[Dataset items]
--- START ---

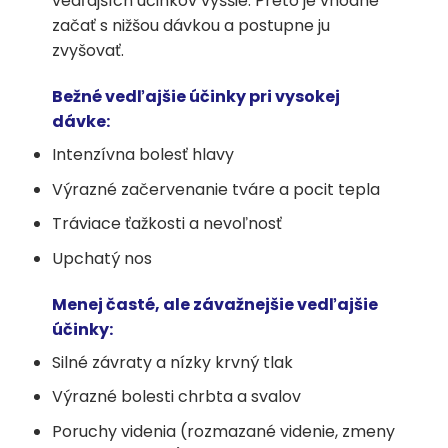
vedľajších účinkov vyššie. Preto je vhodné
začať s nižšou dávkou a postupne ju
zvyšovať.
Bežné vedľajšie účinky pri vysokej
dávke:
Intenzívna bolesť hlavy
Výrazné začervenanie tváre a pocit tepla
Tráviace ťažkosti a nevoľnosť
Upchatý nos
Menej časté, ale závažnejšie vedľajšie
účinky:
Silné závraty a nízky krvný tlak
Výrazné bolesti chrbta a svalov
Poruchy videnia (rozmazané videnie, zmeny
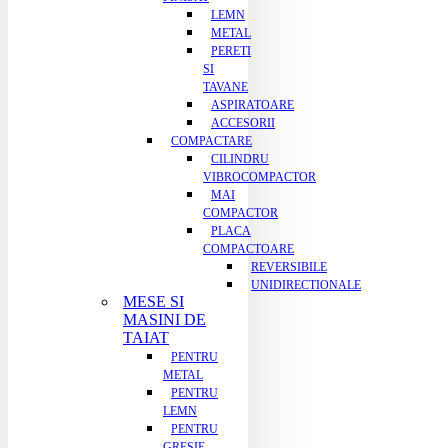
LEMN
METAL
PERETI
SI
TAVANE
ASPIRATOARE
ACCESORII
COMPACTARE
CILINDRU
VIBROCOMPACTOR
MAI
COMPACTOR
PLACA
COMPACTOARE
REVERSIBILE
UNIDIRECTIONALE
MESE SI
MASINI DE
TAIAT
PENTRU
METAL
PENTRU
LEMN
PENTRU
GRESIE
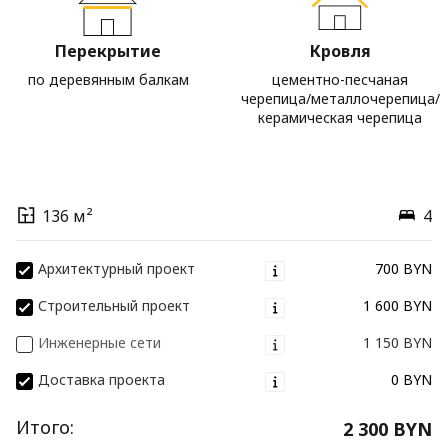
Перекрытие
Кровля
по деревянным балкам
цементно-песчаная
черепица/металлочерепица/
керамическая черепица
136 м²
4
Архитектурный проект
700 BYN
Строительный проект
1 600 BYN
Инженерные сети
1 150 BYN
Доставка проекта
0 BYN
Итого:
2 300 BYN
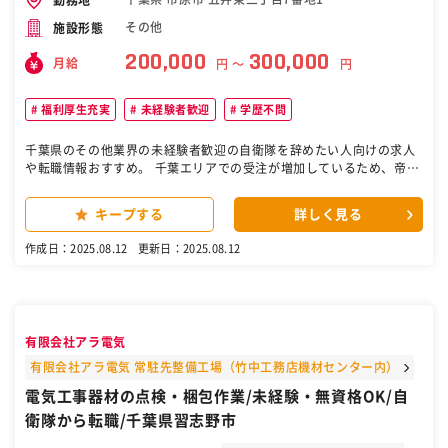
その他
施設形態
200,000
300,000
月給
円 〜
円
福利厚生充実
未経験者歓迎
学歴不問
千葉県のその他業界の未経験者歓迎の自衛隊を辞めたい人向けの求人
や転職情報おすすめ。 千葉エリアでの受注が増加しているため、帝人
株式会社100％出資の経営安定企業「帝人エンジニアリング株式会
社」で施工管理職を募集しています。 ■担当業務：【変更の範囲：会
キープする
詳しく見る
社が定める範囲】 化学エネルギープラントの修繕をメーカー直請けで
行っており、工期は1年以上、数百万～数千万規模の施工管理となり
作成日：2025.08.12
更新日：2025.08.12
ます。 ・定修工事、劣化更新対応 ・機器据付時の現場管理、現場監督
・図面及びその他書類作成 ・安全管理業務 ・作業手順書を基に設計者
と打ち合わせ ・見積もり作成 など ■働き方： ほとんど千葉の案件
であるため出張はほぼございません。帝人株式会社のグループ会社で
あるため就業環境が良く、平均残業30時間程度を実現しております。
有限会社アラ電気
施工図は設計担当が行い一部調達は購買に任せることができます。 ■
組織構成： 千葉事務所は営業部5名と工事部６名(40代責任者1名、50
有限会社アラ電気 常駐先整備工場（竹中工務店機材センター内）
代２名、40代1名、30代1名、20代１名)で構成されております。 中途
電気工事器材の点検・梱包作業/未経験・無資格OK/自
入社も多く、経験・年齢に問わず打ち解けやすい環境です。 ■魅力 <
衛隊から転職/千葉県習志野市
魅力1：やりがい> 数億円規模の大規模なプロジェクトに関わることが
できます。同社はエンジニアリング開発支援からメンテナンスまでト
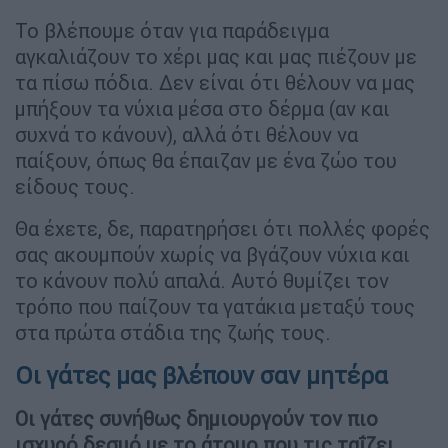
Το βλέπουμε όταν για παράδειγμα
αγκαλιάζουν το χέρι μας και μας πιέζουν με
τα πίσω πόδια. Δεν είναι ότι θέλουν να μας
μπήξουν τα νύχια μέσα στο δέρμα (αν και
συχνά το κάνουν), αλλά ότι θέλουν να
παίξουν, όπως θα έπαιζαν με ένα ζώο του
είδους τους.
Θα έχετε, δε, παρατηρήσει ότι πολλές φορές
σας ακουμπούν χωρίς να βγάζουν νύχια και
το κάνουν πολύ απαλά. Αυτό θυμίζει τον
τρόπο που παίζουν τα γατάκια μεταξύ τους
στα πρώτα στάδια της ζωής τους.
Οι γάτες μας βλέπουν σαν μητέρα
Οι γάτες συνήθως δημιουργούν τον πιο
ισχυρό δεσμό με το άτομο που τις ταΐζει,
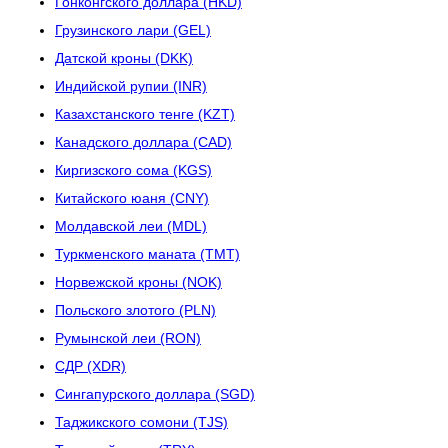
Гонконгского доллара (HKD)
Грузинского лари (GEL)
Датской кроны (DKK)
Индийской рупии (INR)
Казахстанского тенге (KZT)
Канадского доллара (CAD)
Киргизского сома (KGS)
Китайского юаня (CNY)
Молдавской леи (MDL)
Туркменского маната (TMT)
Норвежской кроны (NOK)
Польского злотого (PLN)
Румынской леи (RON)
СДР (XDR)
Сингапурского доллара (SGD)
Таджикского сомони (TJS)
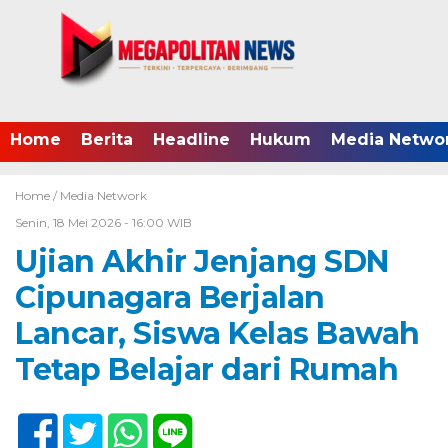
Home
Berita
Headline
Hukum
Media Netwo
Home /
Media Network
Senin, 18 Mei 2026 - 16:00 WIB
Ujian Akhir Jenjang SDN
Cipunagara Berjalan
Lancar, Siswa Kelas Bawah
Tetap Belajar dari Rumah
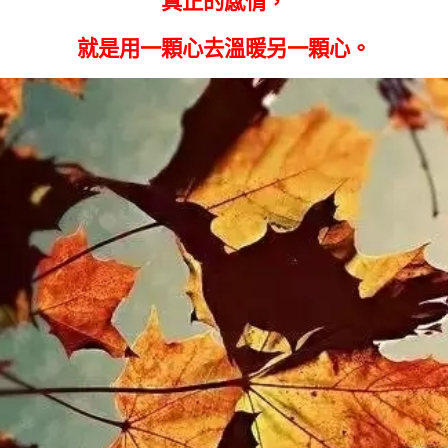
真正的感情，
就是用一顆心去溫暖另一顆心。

--- END ---

* **Work request**
Show every line of the data that includes the string "účinky".

* **Response**
Bežné vedľajšie účinky pri vysokej
účinky:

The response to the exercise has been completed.